• Storia

Testimonianze storiche


La cena privata fatta preparare, il 17 gennaio 1543, dall’allora celebre Cristoforo di Messisbugo è descritta in un suo ricettario e comprende tra le frutte e confettioni, cioè i dessert, piatti 6 di formaggio Parmigiano.


Nella Cronica di Fra Salimbene de Adam del 1284, il francescano nativo di Parma, parla di lasagne condite con il formaggio che non può essere che quello locale.


Molière
prima di morire volle una scaglia di Parmigiano Reggiano, formaggio – riferiscono numerosi biografi – protagonista, in tarda età, della dieta del grande commediografo.

Alessandro Dumas, autore de "I tre moschettieri", era un gran buongustaio e cucinava egli stesso per gli ospiti maccheroni al sugo cosparsi di Parmigiano Reggiano. Tra un romanzo e l'altro scrisse anche un dizionario gastronomico dove parla di questo formaggio.


Attorno al 1420, Simone Prudenzani da Orvieto, descrivendo i conviti di una allegra brigata di amici parla di “parmiscian ben gratusciato” e delle “torte parmigiane”

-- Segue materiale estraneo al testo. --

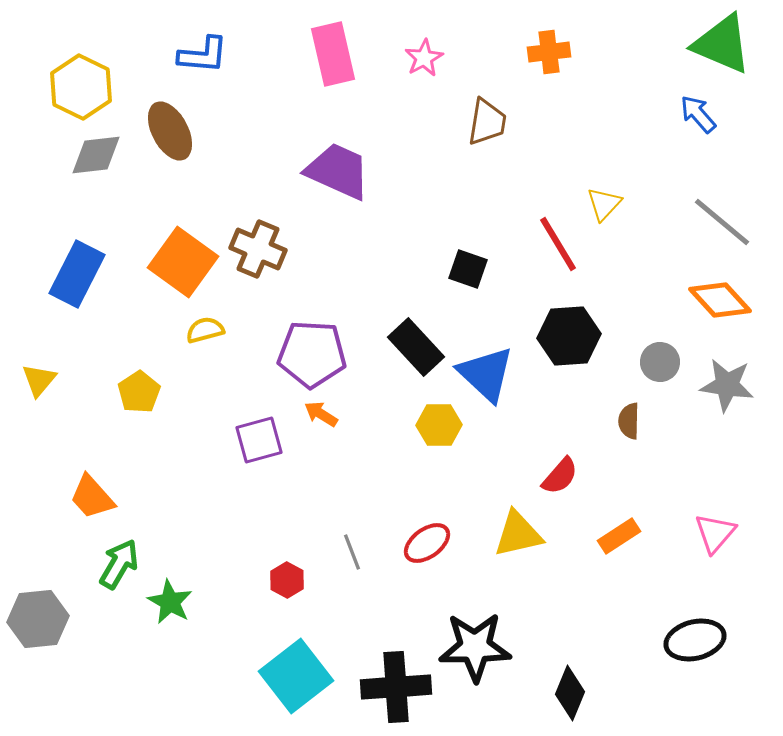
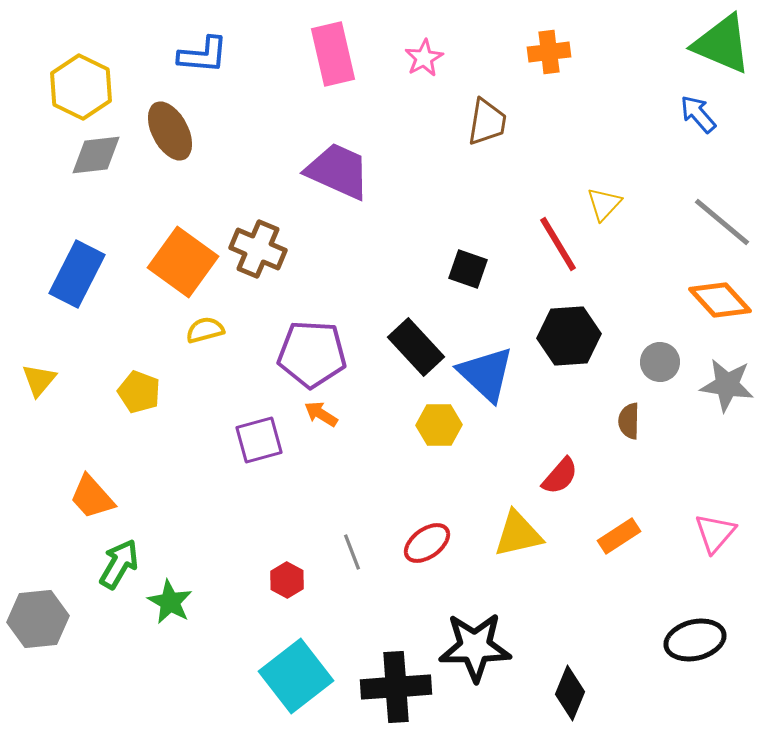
yellow pentagon at (139, 392): rotated 18 degrees counterclockwise
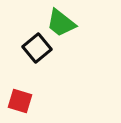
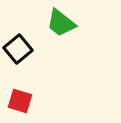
black square: moved 19 px left, 1 px down
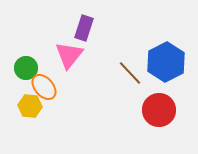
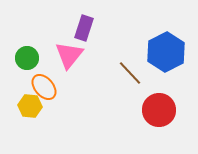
blue hexagon: moved 10 px up
green circle: moved 1 px right, 10 px up
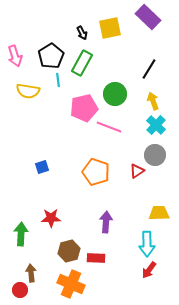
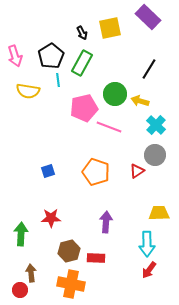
yellow arrow: moved 13 px left; rotated 54 degrees counterclockwise
blue square: moved 6 px right, 4 px down
orange cross: rotated 12 degrees counterclockwise
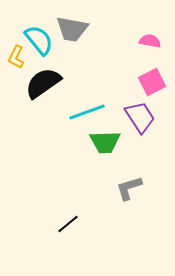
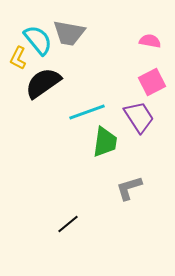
gray trapezoid: moved 3 px left, 4 px down
cyan semicircle: moved 1 px left
yellow L-shape: moved 2 px right, 1 px down
purple trapezoid: moved 1 px left
green trapezoid: rotated 80 degrees counterclockwise
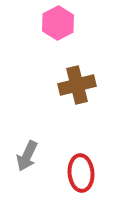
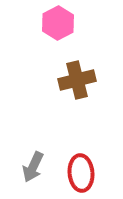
brown cross: moved 5 px up
gray arrow: moved 6 px right, 11 px down
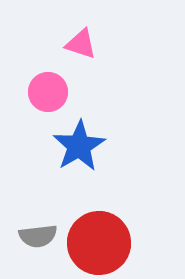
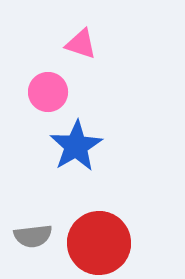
blue star: moved 3 px left
gray semicircle: moved 5 px left
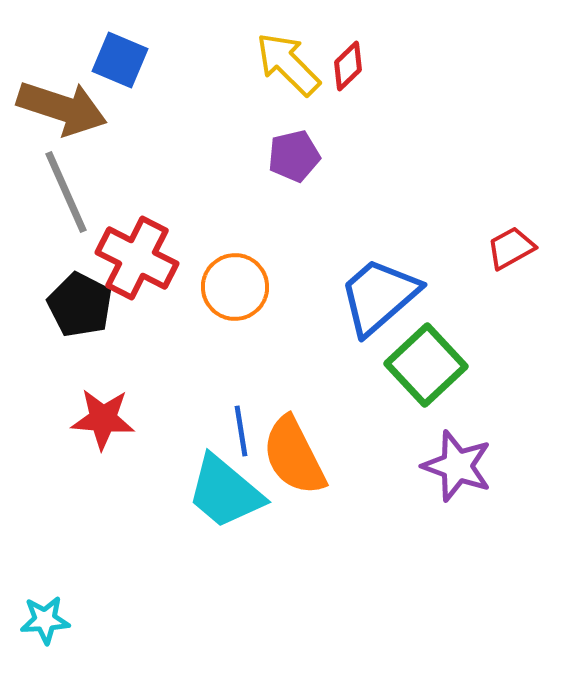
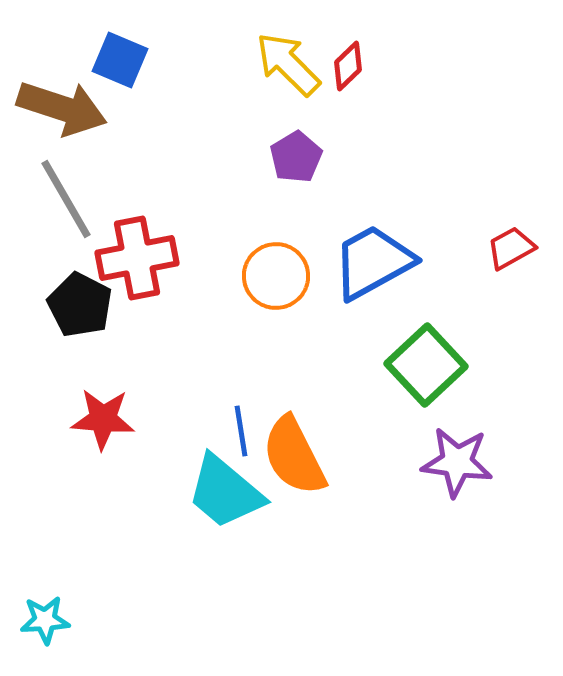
purple pentagon: moved 2 px right, 1 px down; rotated 18 degrees counterclockwise
gray line: moved 7 px down; rotated 6 degrees counterclockwise
red cross: rotated 38 degrees counterclockwise
orange circle: moved 41 px right, 11 px up
blue trapezoid: moved 6 px left, 34 px up; rotated 12 degrees clockwise
purple star: moved 4 px up; rotated 12 degrees counterclockwise
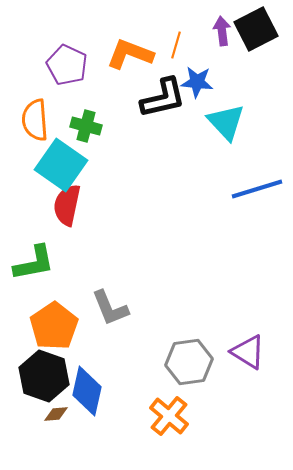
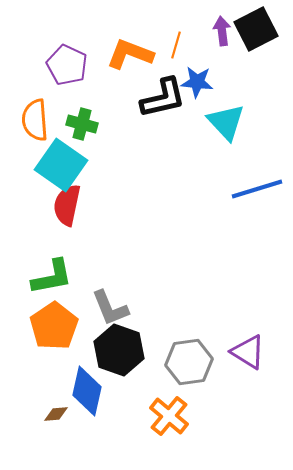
green cross: moved 4 px left, 2 px up
green L-shape: moved 18 px right, 14 px down
black hexagon: moved 75 px right, 26 px up
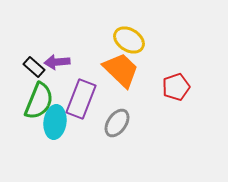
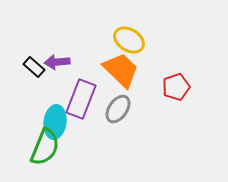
green semicircle: moved 6 px right, 46 px down
gray ellipse: moved 1 px right, 14 px up
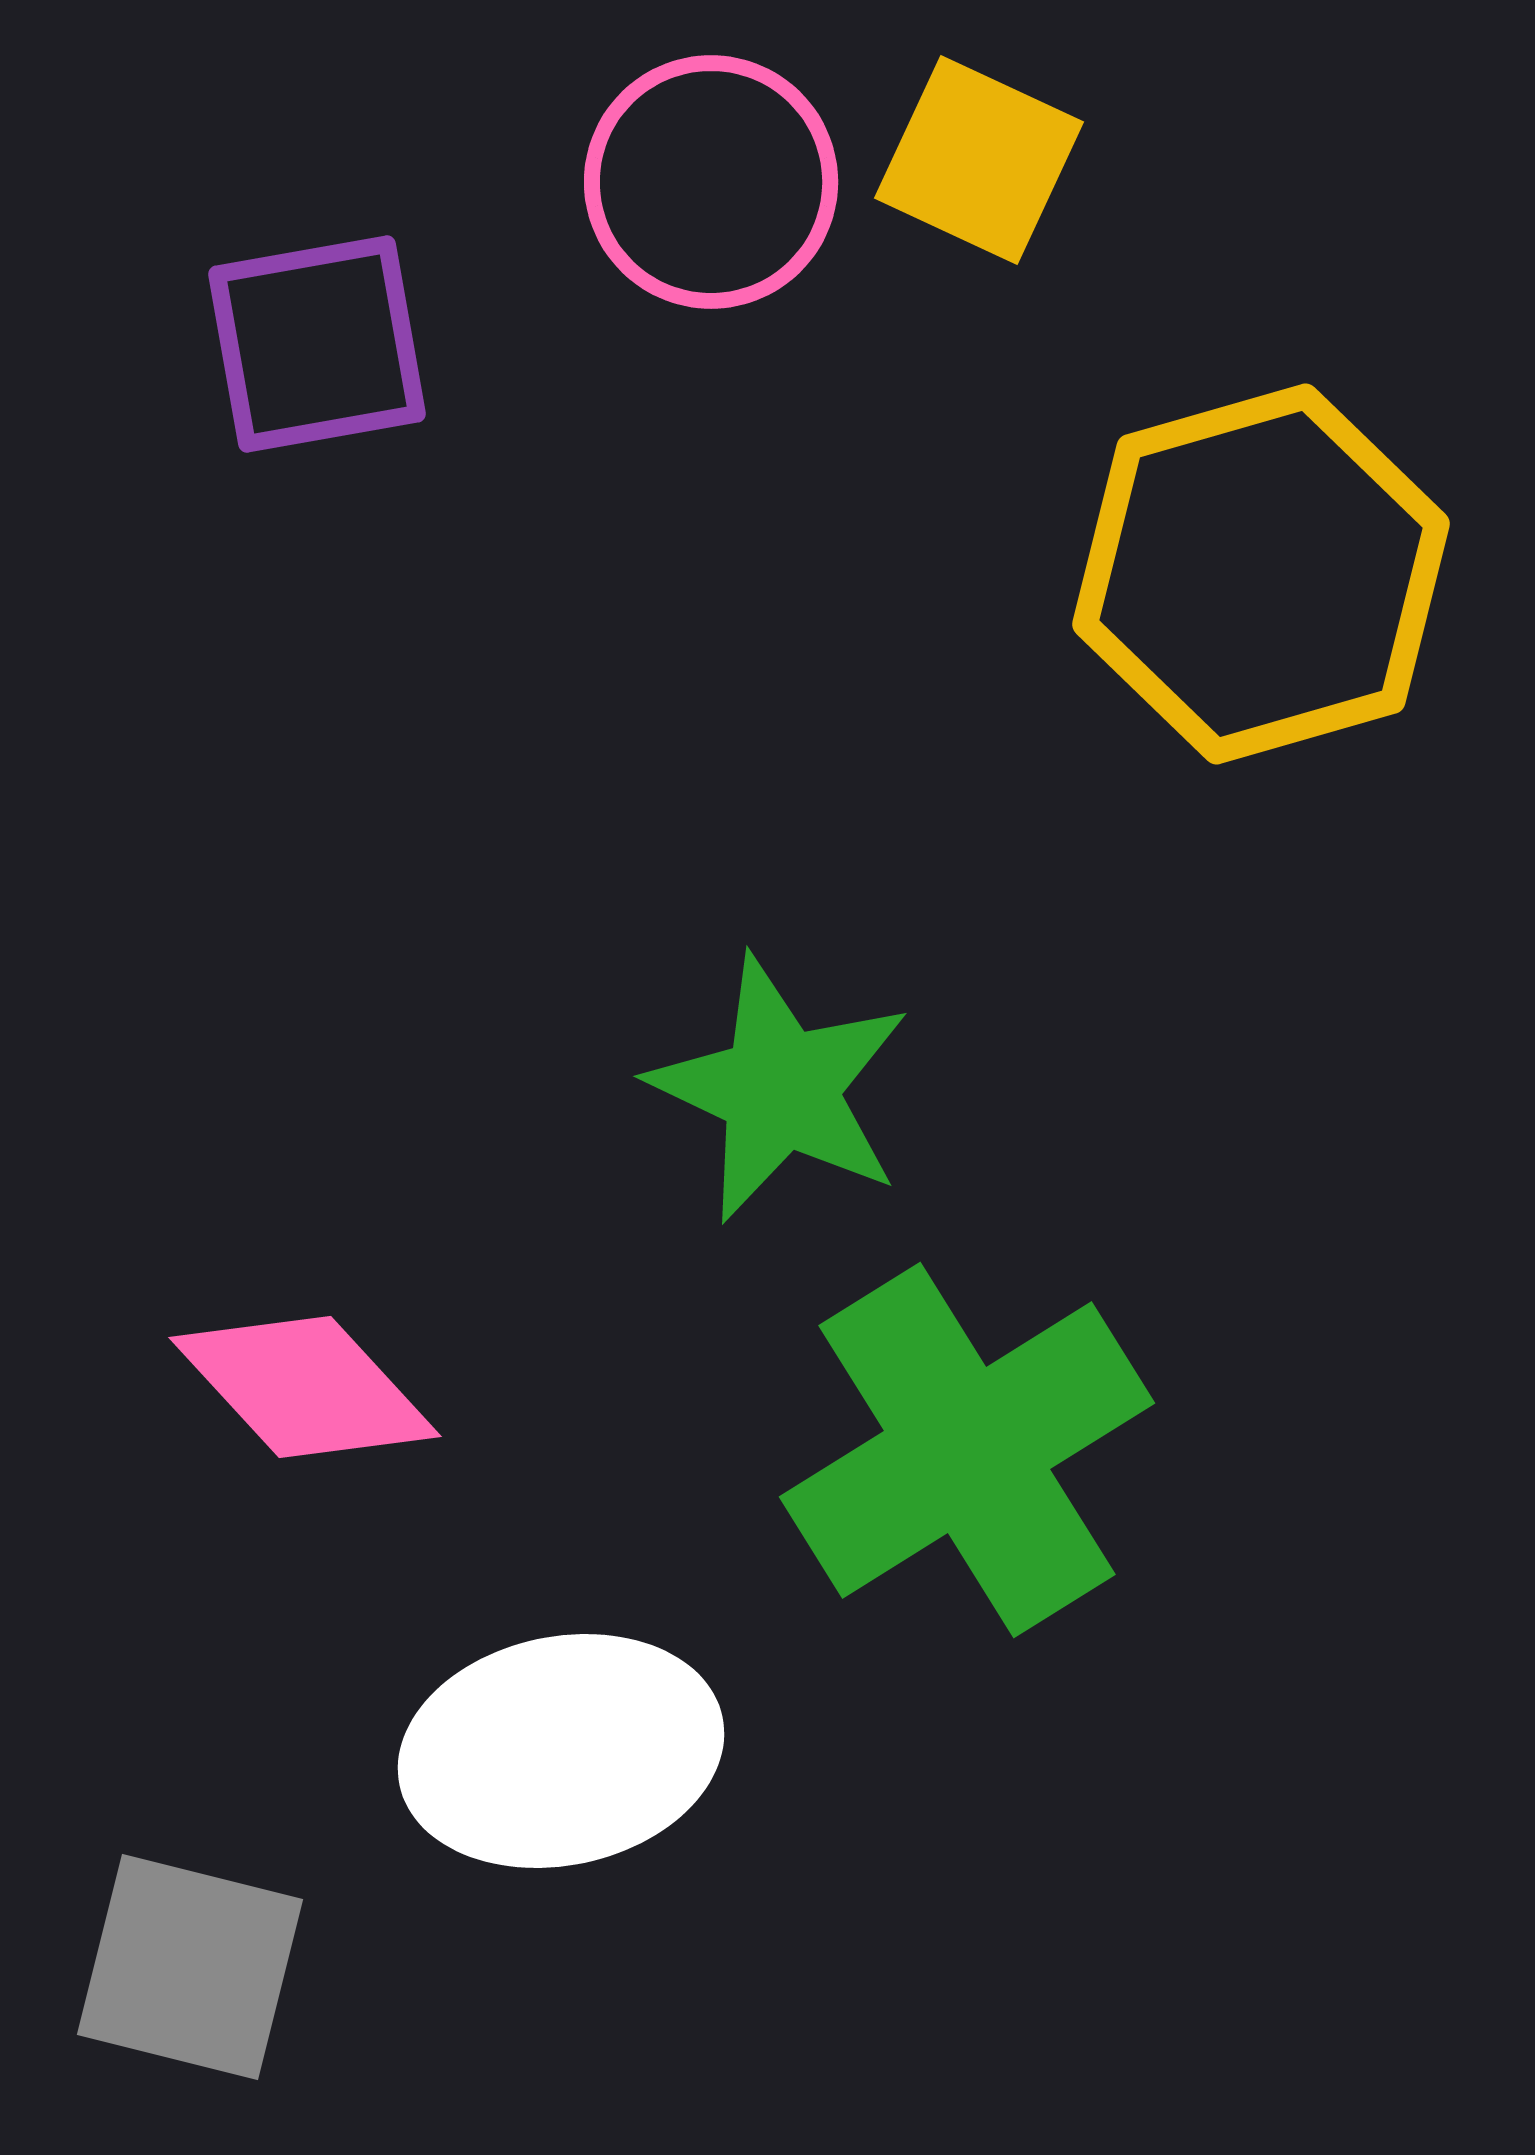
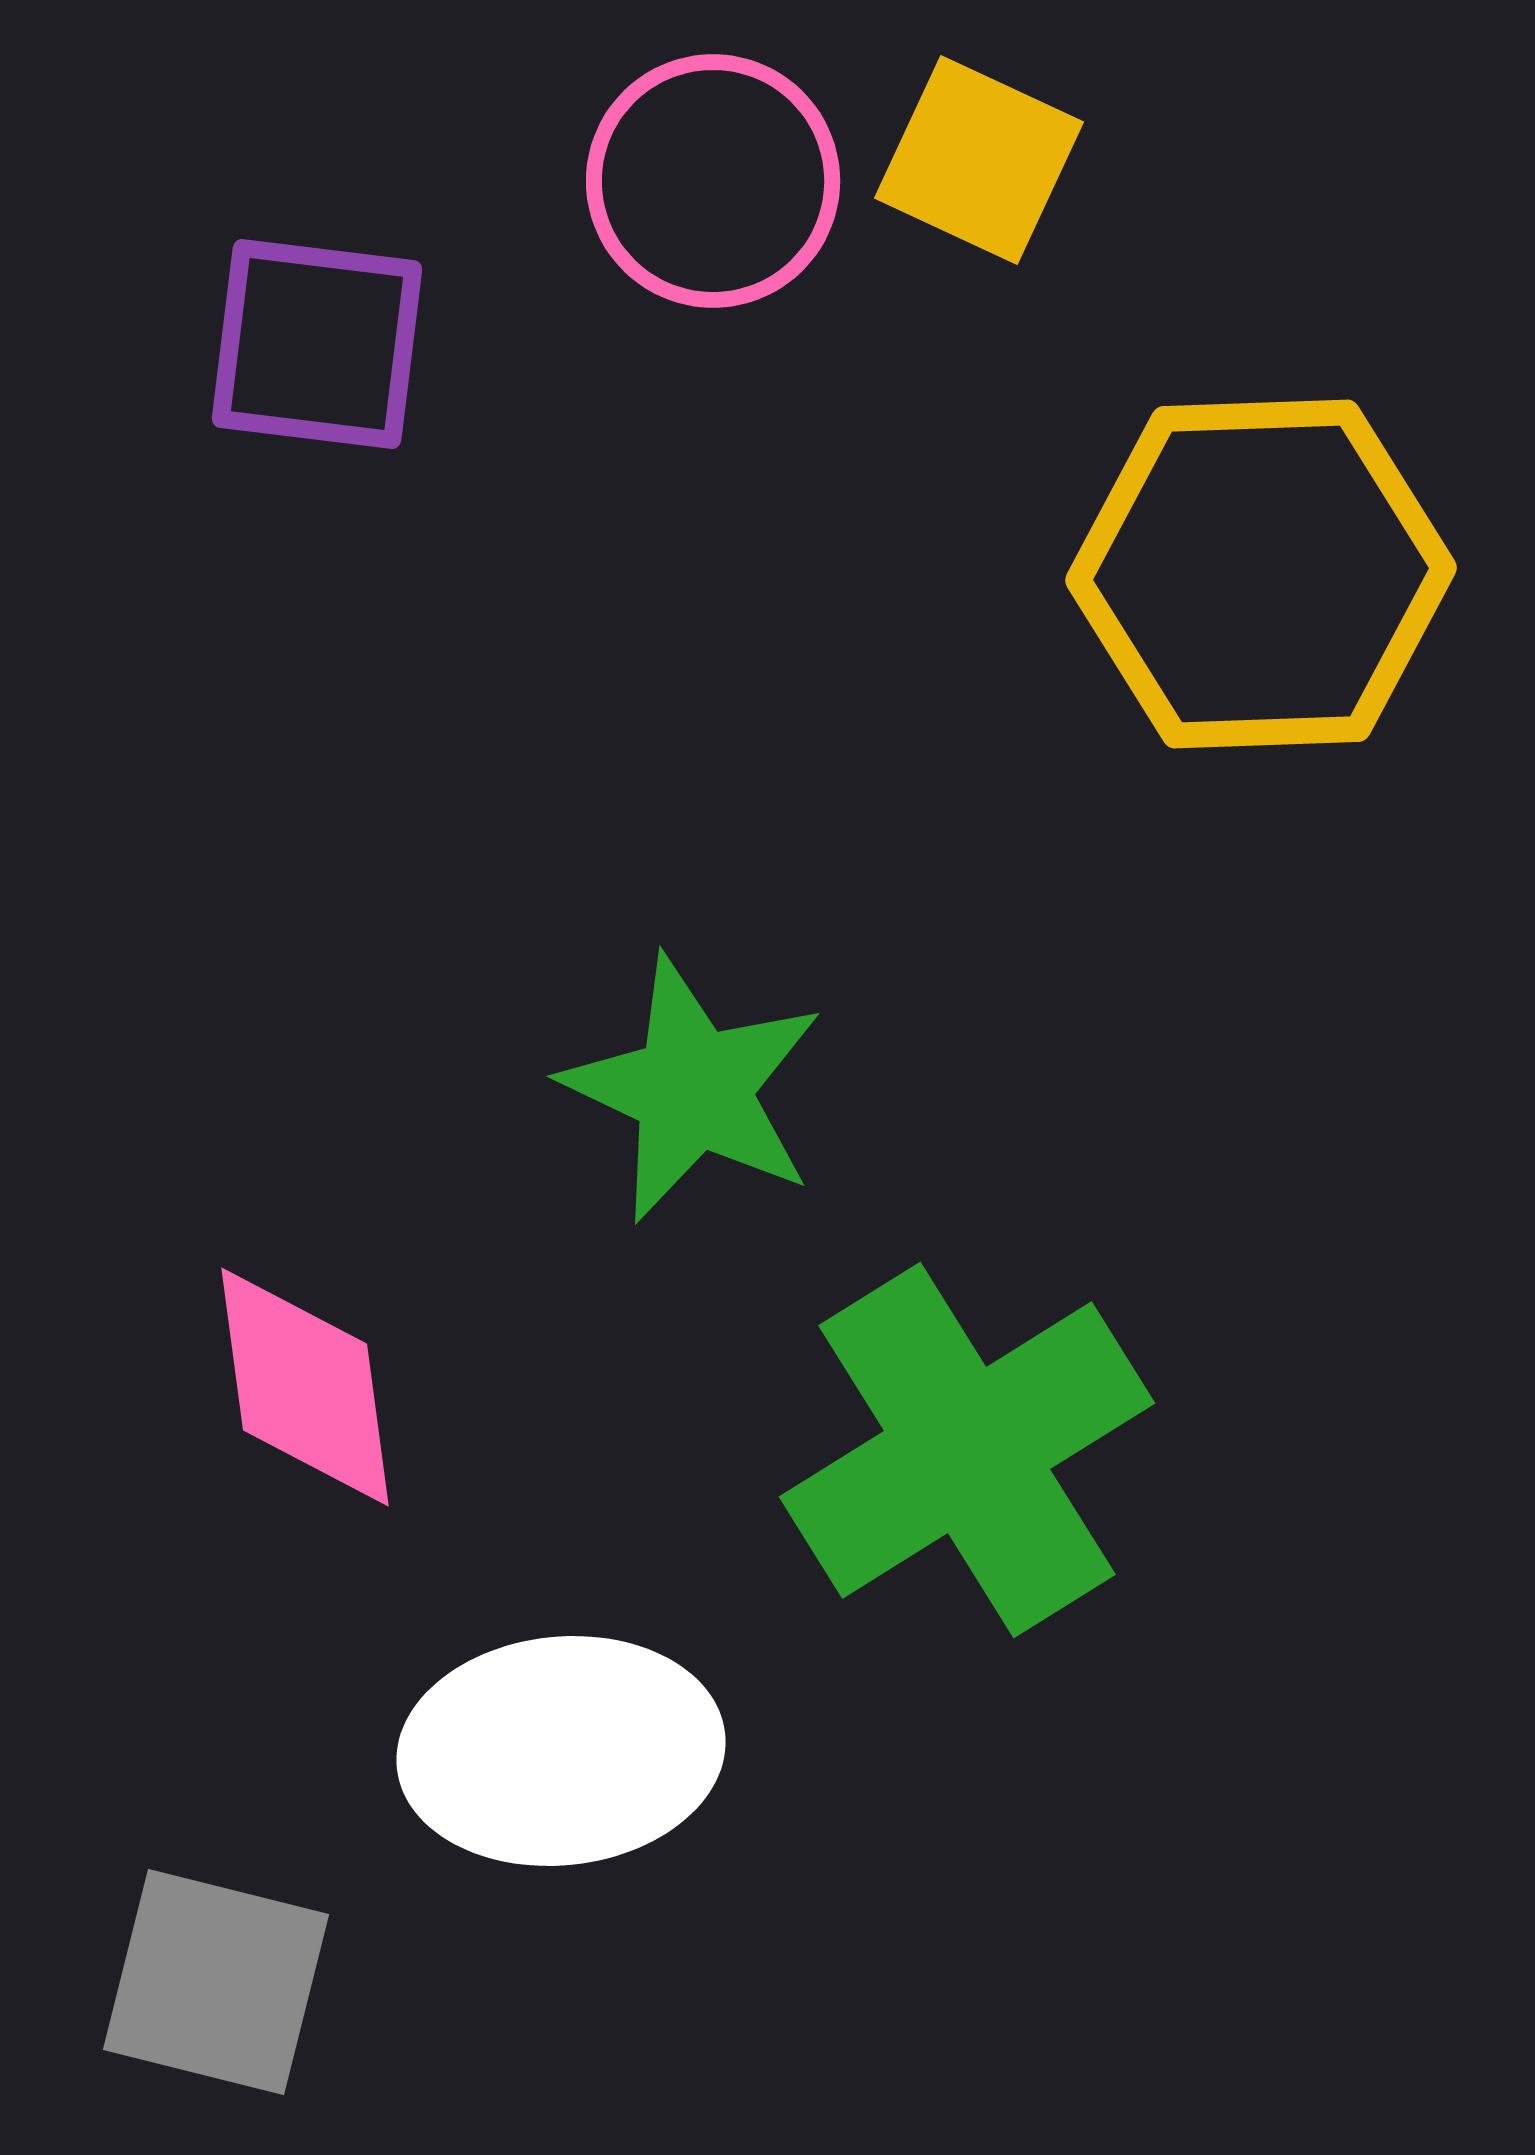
pink circle: moved 2 px right, 1 px up
purple square: rotated 17 degrees clockwise
yellow hexagon: rotated 14 degrees clockwise
green star: moved 87 px left
pink diamond: rotated 35 degrees clockwise
white ellipse: rotated 6 degrees clockwise
gray square: moved 26 px right, 15 px down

Una lettera del Carteggio degli Anziani di Reggio Emilia, datata 21 gennaio 1536, raccogliendo le lamentele di A. Patacino, nostro cittadino, esprime una garbata protesta perché, adducendo Parmigiano Reggiano a Venezia, lo astringono a pagare il datio.


Una novella di Celio Malespini del XVI secolo ci narra di un gruppo di gentiluomini veneziani che gustano maccheroni conditi «con più di venticinque libbre di cacio Parmigiano, e sei, od otto caciocavalli, e infinite specierie, zucchero, cannella, e tanto burro che vi nuotavano dentro».


Lo Stefani, cuoco del duca di Mantova, era uno degli chef italiani più titolati del XVII secolo. Il 27 novembre 1655 imbandì un banchetto per la regina Cristina di Svezia in cui, tra i piatti del dessert, figura il “cascio parmegiano”, presumibilmente servito “ a bocconi” cioè a pezzetti o scaglie.


Nell’Ottocento il Parmigiano era un ingrediente di base per la grande cuisine internazionale ed era perciò presente in molti piatti serviti a tutti i regnanti europei. Ricordiamo ad esempio un menu di un déjeuner offerto dal re di Prussia allo zar di Russia nel 1867 in cui appaiono dei “Ramequins au parmesan”, sorta di pasticcetti di formaggio e uova.


Nel 1913 il Bizzozero, buon profeta. scrisse «state pur certi che i maccheroni al sugo con pomidoro ed il risotto al pomidoro, col relativo condimento di burro di pura panna e Parmigiano stravecchio, diverranno due istituzioni mondiali».